§ Your objective: Leave every picture out. Set down all the lines below exactly.
┌──
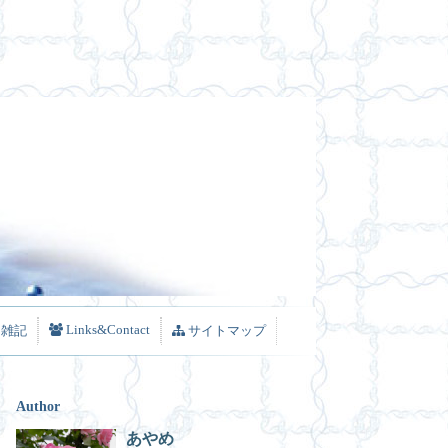
Links&Contact
雑記
サイトマップ
Author
あやめ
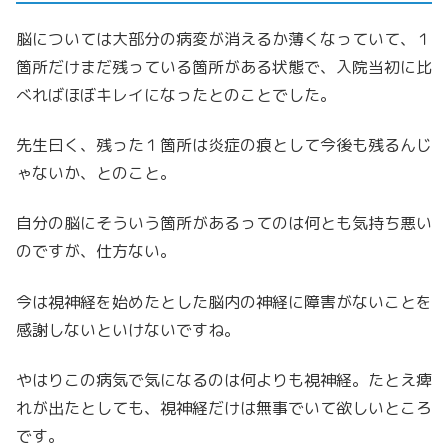
脳については大部分の病変が消えるか薄くなっていて、１
箇所だけまだ残っている箇所がある状態で、入院当初に比
べればほぼキレイになったとのことでした。
先生曰く、残った１箇所は炎症の痕として今後も残るんじ
ゃないか、とのこと。
自分の脳にそういう箇所があるってのは何とも気持ち悪い
のですが、仕方ない。
今は視神経を始めたとした脳内の神経に障害がないことを
感謝しないといけないですね。
やはりこの病気で気になるのは何よりも視神経。たとえ痺
れが出たとしても、視神経だけは無事でいて欲しいところ
です。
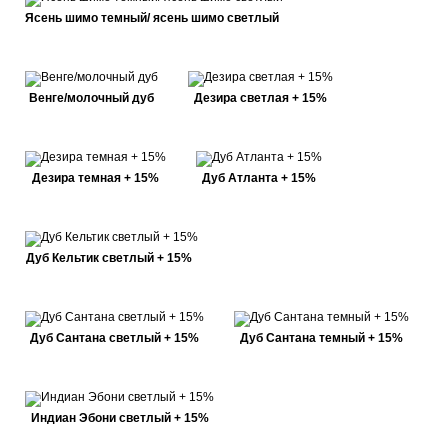
Ясень шимо темный/ ясень шимо светлый
Венге/молочный дуб
Дезира светлая + 15%
Дезира темная + 15%
Дуб Атланта + 15%
Дуб Кельтик светлый + 15%
Дуб Сантана светлый + 15%
Дуб Сантана темный + 15%
Индиан Эбони светлый + 15%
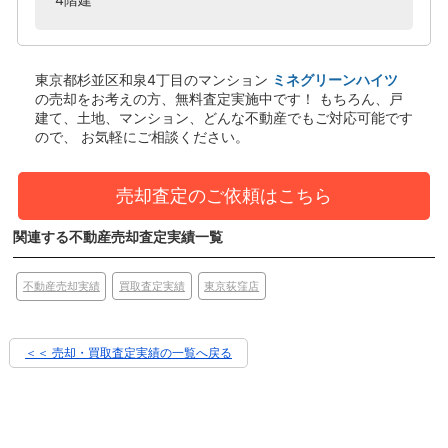
東京都杉並区和泉4丁目のマンション
ミネグリーンハイツ
の売却をお考えの方、無料査定実施中です！
もちろん、戸
建て、土地、マンション、どんな不動産でもご対応可能です
ので、 お気軽にご相談ください。
売却査定のご依頼はこちら
関連する不動産売却査定実績一覧
東京荻窪店
買取査定実績
不動産売却実績
＜＜ 売却・買取査定実績の一覧へ戻る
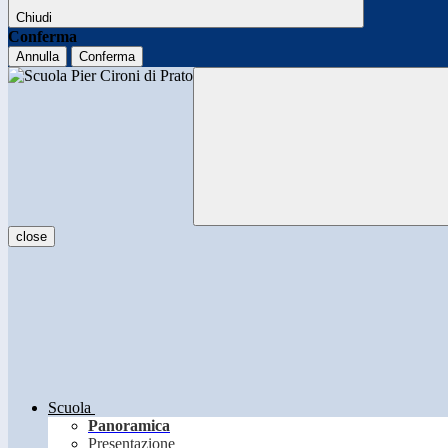
Chiudi
Conferma
Annulla
Conferma
close
Scuola
Panoramica
Presentazione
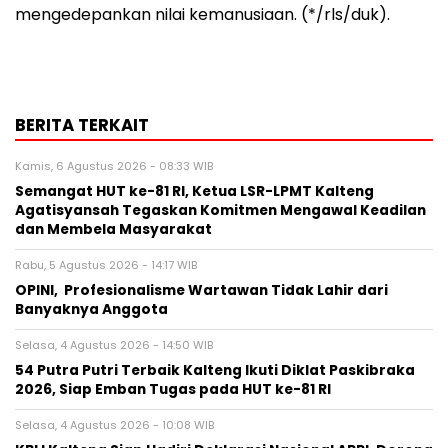
mengedepankan nilai kemanusiaan. (*/rls/duk).
BERITA TERKAIT
Kamis, 6 Agustus 2026 - 08:33 WIB
Semangat HUT ke-81 RI, Ketua LSR-LPMT Kalteng
Agatisyansah Tegaskan Komitmen Mengawal Keadilan
dan Membela Masyarakat
Rabu, 5 Agustus 2026 - 14:17 WIB
OPINI, Profesionalisme Wartawan Tidak Lahir dari
Banyaknya Anggota
Selasa, 4 Agustus 2026 - 14:50 WIB
54 Putra Putri Terbaik Kalteng Ikuti Diklat Paskibraka
2026, Siap Emban Tugas pada HUT ke-81 RI
Selasa, 4 Agustus 2026 - 10:08 WIB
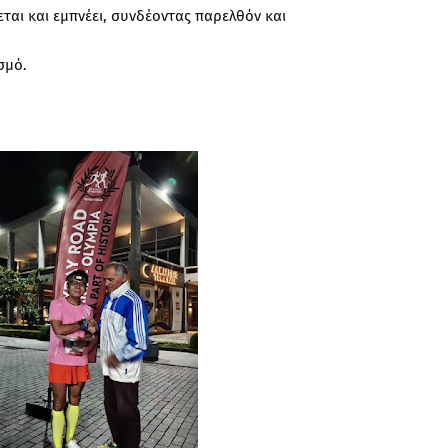
αι και εμπνέει, συνδέοντας παρελθόν και
σμό.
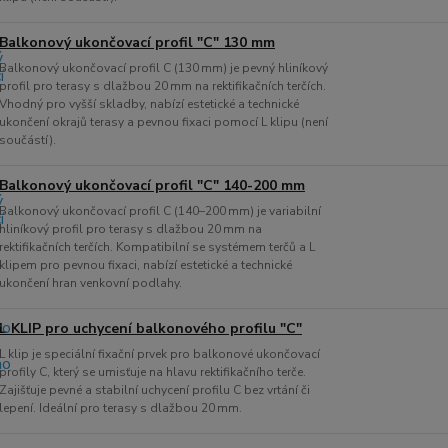
Balkonový ukončovací profil "C" 130 mm
Balkonový ukončovací profil C (130 mm) je pevný hliníkový
profil pro terasy s dlažbou 20 mm na rektifikačních terčích.
Vhodný pro vyšší skladby, nabízí estetické a technické
ukončení okrajů terasy a pevnou fixaci pomocí L klipu (není
součástí).
Balkonový ukončovací profil "C" 140-200 mm
Balkonový ukončovací profil C (140–200 mm) je variabilní
hliníkový profil pro terasy s dlažbou 20 mm na
rektifikačních terčích. Kompatibilní se systémem terčů a L
klipem pro pevnou fixaci, nabízí estetické a technické
ukončení hran venkovní podlahy.
L KLIP pro uchycení balkonového profilu "C"
L klip je speciální fixační prvek pro balkonové ukončovací
profily C, který se umisťuje na hlavu rektifikačního terče.
Zajišťuje pevné a stabilní uchycení profilu C bez vrtání či
lepení. Ideální pro terasy s dlažbou 20 mm.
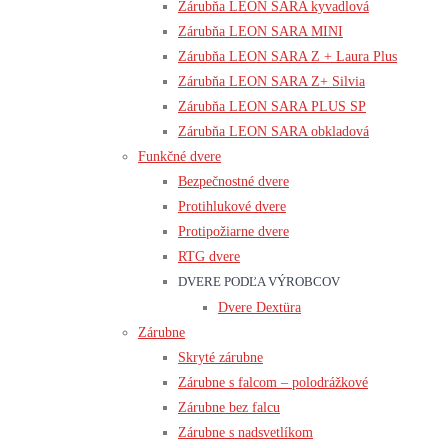
Zárubňa LEON SARA kyvadlová
Zárubňa LEON SARA MINI
Zárubňa LEON SARA Z + Laura Plus
Zárubňa LEON SARA Z+ Silvia
Zárubňa LEON SARA PLUS SP
Zárubňa LEON SARA obkladová
Funkčné dvere
Bezpečnostné dvere
Protihlukové dvere
Protipožiarne dvere
RTG dvere
DVERE PODĽA VÝROBCOV
Dvere Dextüra
Zárubne
Skryté zárubne
Zárubne s falcom – polodrážkové
Zárubne bez falcu
Zárubne s nadsvetlíkom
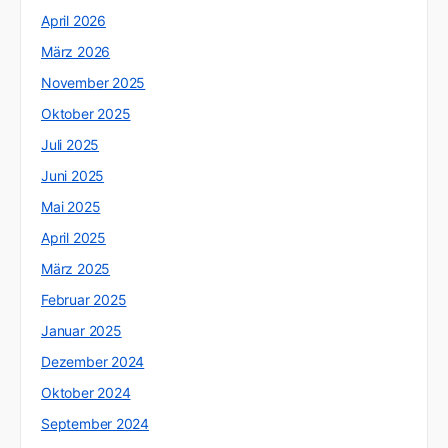
April 2026
März 2026
November 2025
Oktober 2025
Juli 2025
Juni 2025
Mai 2025
April 2025
März 2025
Februar 2025
Januar 2025
Dezember 2024
Oktober 2024
September 2024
└──
§ Finished exercise:
Links&Contact
雑記
サイトマップ
Author
あやめ
脳については大部分の病変が消えるか薄くなっていて、１
箇所だけまだ残っている箇所がある状態で、入院当初に比
べればほぼキレイになったとのことでした。
先生曰く、残った１箇所は炎症の痕として今後も残るんじ
ゃないか、とのこと。
自分の脳にそういう箇所があるってのは何とも気持ち悪い
のですが、仕方ない。
今は視神経を始めたとした脳内の神経に障害がないことを
感謝しないといけないですね。
やはりこの病気で気になるのは何よりも視神経。たとえ痺
れが出たとしても、視神経だけは無事でいて欲しいところ
です。
Ясень шимо темный/ ясень шимо светлый
Венге/молочный дуб
Дезира светлая + 15%
Дезира темная + 15%
Дуб Атланта + 15%
Дуб Кельтик светлый + 15%
Дуб Сантана светлый + 15%
Дуб Сантана темный + 15%
Индиан Эбони светлый + 15%
東京都杉並区和泉4丁目のマンション
ミネグリーンハイツ
の売却をお考えの方、無料査定実施中です！
もちろん、戸
建て、土地、マンション、どんな不動産でもご対応可能です
ので、 お気軽にご相談ください。
売却査定のご依頼はこちら
関連する不動産売却査定実績一覧
東京荻窪店
買取査定実績
不動産売却実績
＜＜ 売却・買取査定実績の一覧へ戻る
Chiudi
Conferma
Annulla
Conferma
close
Scuola
Panoramica
Presentazione
mengedepankan nilai kemanusiaan. (*/rls/duk).
BERITA TERKAIT
Kamis, 6 Agustus 2026 - 08:33 WIB
Semangat HUT ke-81 RI, Ketua LSR-LPMT Kalteng
Agatisyansah Tegaskan Komitmen Mengawal Keadilan
dan Membela Masyarakat
Rabu, 5 Agustus 2026 - 14:17 WIB
OPINI, Profesionalisme Wartawan Tidak Lahir dari
Banyaknya Anggota
Selasa, 4 Agustus 2026 - 14:50 WIB
54 Putra Putri Terbaik Kalteng Ikuti Diklat Paskibraka
2026, Siap Emban Tugas pada HUT ke-81 RI
Selasa, 4 Agustus 2026 - 10:08 WIB
αι και εμπνέει, συνδέοντας παρελθόν και
σμό.
Balkonový ukončovací profil "C" 130 mm
Balkonový ukončovací profil C (130 mm) je pevný hliníkový
profil pro terasy s dlažbou 20 mm na rektifikačních terčích.
Vhodný pro vyšší skladby, nabízí estetické a technické
ukončení okrajů terasy a pevnou fixaci pomocí L klipu (není
součástí).
Balkonový ukončovací profil "C" 140-200 mm
Balkonový ukončovací profil C (140–200 mm) je variabilní
hliníkový profil pro terasy s dlažbou 20 mm na
rektifikačních terčích. Kompatibilní se systémem terčů a L
klipem pro pevnou fixaci, nabízí estetické a technické
ukončení hran venkovní podlahy.
L KLIP pro uchycení balkonového profilu "C"
L klip je speciální fixační prvek pro balkonové ukončovací
profily C, který se umisťuje na hlavu rektifikačního terče.
Zajišťuje pevné a stabilní uchycení profilu C bez vrtání či
lepení. Ideální pro terasy s dlažbou 20 mm.
Zárubňa LEON SARA kyvadlová
Zárubňa LEON SARA MINI
Zárubňa LEON SARA Z + Laura Plus
Zárubňa LEON SARA Z+ Silvia
Zárubňa LEON SARA PLUS SP
Zárubňa LEON SARA obkladová
Funkčné dvere
Bezpečnostné dvere
Protihlukové dvere
Protipožiarne dvere
RTG dvere
DVERE PODĽA VÝROBCOV
Dvere Dextüra
Zárubne
Skryté zárubne
Zárubne s falcom – polodrážkové
Zárubne bez falcu
Zárubne s nadsvetlíkom
April 2026
März 2026
November 2025
Oktober 2025
Juli 2025
Juni 2025
Mai 2025
April 2025
März 2025
Februar 2025
Januar 2025
Dezember 2024
Oktober 2024
September 2024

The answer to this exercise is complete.